→ DATA TO PROCESS
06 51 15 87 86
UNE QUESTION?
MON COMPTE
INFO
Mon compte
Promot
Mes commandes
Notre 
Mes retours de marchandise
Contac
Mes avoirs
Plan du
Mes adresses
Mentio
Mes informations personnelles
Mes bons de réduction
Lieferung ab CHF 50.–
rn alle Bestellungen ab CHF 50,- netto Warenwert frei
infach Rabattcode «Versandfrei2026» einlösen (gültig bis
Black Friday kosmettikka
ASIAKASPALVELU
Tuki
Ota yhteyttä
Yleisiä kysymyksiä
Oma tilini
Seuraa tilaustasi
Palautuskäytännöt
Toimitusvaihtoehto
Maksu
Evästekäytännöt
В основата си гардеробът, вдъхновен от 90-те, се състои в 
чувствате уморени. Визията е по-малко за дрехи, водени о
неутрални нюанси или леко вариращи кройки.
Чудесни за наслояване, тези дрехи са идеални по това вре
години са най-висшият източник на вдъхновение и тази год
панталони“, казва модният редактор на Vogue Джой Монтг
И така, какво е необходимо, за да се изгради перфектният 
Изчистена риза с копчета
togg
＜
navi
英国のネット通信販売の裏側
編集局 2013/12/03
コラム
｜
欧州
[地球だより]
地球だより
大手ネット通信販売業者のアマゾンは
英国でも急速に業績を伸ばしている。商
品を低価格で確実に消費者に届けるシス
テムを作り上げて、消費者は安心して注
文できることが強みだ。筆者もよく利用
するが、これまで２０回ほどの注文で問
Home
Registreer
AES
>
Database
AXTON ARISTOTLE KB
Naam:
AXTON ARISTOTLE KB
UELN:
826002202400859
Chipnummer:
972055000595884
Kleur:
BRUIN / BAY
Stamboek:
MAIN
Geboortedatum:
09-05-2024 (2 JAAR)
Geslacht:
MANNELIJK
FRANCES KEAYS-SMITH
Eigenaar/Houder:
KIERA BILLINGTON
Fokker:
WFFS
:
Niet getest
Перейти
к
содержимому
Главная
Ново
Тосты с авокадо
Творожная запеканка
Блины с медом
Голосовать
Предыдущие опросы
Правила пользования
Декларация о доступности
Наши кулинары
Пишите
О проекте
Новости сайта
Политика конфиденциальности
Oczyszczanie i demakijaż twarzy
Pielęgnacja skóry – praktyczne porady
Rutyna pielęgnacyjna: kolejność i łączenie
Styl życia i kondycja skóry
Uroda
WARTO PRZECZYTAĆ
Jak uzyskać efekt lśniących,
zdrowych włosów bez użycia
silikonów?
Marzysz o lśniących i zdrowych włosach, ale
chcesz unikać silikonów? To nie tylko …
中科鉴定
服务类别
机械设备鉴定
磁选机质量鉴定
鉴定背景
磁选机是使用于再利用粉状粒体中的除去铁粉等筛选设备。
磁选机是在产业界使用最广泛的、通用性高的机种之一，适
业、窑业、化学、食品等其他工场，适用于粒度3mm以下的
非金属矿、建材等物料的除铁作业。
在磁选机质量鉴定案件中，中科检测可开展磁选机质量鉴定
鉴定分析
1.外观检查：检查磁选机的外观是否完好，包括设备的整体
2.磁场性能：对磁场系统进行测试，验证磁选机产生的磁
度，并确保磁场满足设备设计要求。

→ EXERCISE REQUIREMENTS
Whenever a line in the material above holds the string "skóry", copy that line in full.

→ SOLUTION
Pielęgnacja skóry – praktyczne porady
Styl życia i kondycja skóry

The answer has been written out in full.